14 Rotter distribui a narrativa ao longo de quatro linhas de análise. Três com um objetivo definido – mundialização do processo de produção atómica; queda generalizada da moralidade associada ao bombardeamento de civis no período anterior ao lançamento da bomba; e descrição das razões que levam ao lançamento da bomba – e uma linha analítica aberta – a moralidade científica na dicotomia entre «guerra justa» e «justiça na guerra». Sendo Rotter norte-americano é muito provável que o leitor identifique, nos dois primeiros eixos de análise, uma manobra para incluir o resto do mundo numa ação unilateral norte-americana. Aceitando essa intenção, o leitor notará também que o autor é claro na responsabilização norte-americana, «Americans, of course, did finally imagine and build and use the atomic bomb. There is no point denying that fact, no point in shifting responsibility for these decisions onto anyone else» (p. 95).
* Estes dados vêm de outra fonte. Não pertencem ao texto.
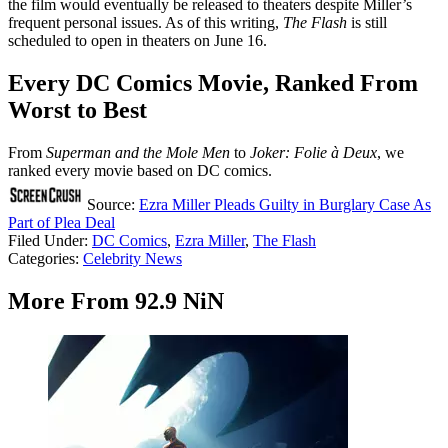
the film would eventually be released to theaters despite Miller’s
frequent personal issues. As of this writing,
The Flash
is still
scheduled to open in theaters on June 16.
Every DC Comics Movie, Ranked From
Worst to Best
From
Superman and the Mole Men
to
Joker: Folie à Deux
, we
ranked every movie based on DC comics.
Source:
Ezra Miller Pleads Guilty in Burglary Case As
Part of Plea Deal
Filed Under
:
DC Comics
,
Ezra Miller
,
The Flash
Categories
:
Celebrity News
More From 92.9 NiN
15 Na sua primeira linha de análise, Rotter apresenta três argumentos principais: as várias nacionalidades dos cientistas, a corrida das nações envolvidas na II Guerra Mundial para a produção da bomba e a disseminação do poder atómico do pós-guerra. Enquanto os dois últimos são argumentos fortes e bem construídos, a inclusão do avanço científico internacional contribui mais para o enfoque no Estado individual do que na comunidade mundial. Isto porque tanto os meios necessários e a construção da multidisciplinariedade, como a decisão da sua utilização, não são atributos da comunidade científica. Este argumento só poderá visto em função do dilema ético do cientista que constrói a bomba e não como fator globalizante da produção da bomba atómica.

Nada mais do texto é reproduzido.